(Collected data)
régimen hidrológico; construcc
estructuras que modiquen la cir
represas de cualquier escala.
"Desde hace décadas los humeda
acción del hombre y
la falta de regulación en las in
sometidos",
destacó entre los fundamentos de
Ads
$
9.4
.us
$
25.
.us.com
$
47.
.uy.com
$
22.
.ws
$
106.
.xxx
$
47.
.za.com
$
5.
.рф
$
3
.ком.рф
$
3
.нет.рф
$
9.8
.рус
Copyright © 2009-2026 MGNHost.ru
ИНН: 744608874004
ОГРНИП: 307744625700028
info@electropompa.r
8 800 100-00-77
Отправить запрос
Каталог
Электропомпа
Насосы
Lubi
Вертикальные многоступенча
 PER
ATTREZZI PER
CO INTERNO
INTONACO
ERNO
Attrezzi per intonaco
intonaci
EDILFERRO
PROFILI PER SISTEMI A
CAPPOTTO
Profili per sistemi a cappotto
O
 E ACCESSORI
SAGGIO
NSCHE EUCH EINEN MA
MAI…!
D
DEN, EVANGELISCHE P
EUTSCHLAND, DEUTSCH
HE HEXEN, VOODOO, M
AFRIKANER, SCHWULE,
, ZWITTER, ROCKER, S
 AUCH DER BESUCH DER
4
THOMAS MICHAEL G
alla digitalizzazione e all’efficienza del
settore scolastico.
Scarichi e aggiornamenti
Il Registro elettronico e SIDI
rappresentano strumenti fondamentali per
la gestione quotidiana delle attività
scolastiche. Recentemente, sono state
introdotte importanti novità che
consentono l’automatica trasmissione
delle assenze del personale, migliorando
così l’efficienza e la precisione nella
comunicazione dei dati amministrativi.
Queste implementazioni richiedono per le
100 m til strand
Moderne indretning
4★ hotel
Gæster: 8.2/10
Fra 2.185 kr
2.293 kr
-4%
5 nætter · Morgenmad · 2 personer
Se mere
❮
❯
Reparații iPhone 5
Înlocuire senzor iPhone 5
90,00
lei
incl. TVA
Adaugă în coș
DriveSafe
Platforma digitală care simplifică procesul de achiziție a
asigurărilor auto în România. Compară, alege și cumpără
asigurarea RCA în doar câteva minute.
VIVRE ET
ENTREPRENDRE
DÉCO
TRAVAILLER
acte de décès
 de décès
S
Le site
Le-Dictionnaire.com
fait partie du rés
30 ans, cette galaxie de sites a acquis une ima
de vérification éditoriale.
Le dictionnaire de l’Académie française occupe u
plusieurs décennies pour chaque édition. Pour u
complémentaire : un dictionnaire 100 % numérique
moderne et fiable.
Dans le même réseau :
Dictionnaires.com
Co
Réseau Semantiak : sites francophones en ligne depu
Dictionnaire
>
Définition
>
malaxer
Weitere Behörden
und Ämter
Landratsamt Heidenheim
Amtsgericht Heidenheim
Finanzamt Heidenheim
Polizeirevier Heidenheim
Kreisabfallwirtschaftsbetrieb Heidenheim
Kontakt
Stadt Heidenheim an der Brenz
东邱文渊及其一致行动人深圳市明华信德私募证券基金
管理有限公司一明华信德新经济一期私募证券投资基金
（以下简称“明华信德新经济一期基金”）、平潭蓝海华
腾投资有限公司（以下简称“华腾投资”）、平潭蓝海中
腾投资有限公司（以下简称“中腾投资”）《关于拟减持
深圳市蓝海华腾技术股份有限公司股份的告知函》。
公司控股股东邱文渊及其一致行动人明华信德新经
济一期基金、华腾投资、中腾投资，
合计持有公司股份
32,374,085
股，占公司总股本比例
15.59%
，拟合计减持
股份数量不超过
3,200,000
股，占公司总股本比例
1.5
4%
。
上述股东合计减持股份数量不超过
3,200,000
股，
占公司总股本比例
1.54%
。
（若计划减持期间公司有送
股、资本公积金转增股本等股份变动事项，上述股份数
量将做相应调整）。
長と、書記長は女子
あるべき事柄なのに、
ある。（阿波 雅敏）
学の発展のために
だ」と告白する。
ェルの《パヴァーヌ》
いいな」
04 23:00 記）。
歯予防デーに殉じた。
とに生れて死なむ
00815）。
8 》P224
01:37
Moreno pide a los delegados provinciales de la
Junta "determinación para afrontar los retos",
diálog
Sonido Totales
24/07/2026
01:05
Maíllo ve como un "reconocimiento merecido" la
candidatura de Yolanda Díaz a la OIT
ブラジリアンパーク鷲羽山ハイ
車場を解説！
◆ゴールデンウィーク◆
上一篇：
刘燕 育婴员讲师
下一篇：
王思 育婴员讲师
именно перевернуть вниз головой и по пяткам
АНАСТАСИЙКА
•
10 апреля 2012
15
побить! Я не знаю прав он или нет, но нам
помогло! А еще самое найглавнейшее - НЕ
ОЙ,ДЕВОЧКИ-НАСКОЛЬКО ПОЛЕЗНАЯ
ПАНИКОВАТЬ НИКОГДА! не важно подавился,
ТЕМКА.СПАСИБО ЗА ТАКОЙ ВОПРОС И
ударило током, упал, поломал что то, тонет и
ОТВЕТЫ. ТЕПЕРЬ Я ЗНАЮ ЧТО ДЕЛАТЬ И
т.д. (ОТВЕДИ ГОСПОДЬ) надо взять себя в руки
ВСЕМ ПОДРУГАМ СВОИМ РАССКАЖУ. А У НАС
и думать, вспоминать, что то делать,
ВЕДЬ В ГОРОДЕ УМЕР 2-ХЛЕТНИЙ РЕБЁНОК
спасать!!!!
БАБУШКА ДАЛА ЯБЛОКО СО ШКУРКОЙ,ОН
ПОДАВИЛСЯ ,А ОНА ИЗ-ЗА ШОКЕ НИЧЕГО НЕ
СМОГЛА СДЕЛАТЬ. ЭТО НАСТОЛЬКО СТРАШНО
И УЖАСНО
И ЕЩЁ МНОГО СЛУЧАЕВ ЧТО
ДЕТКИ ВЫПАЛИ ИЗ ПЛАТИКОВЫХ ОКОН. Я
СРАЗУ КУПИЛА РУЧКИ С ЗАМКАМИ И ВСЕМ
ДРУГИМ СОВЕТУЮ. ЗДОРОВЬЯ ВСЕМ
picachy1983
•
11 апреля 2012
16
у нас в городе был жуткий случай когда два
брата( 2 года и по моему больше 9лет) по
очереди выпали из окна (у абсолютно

§ Problem details
Gather each line from the entries above that includes the word "iPhone".

§ Completed task
Reparații iPhone 5
Înlocuire senzor iPhone 5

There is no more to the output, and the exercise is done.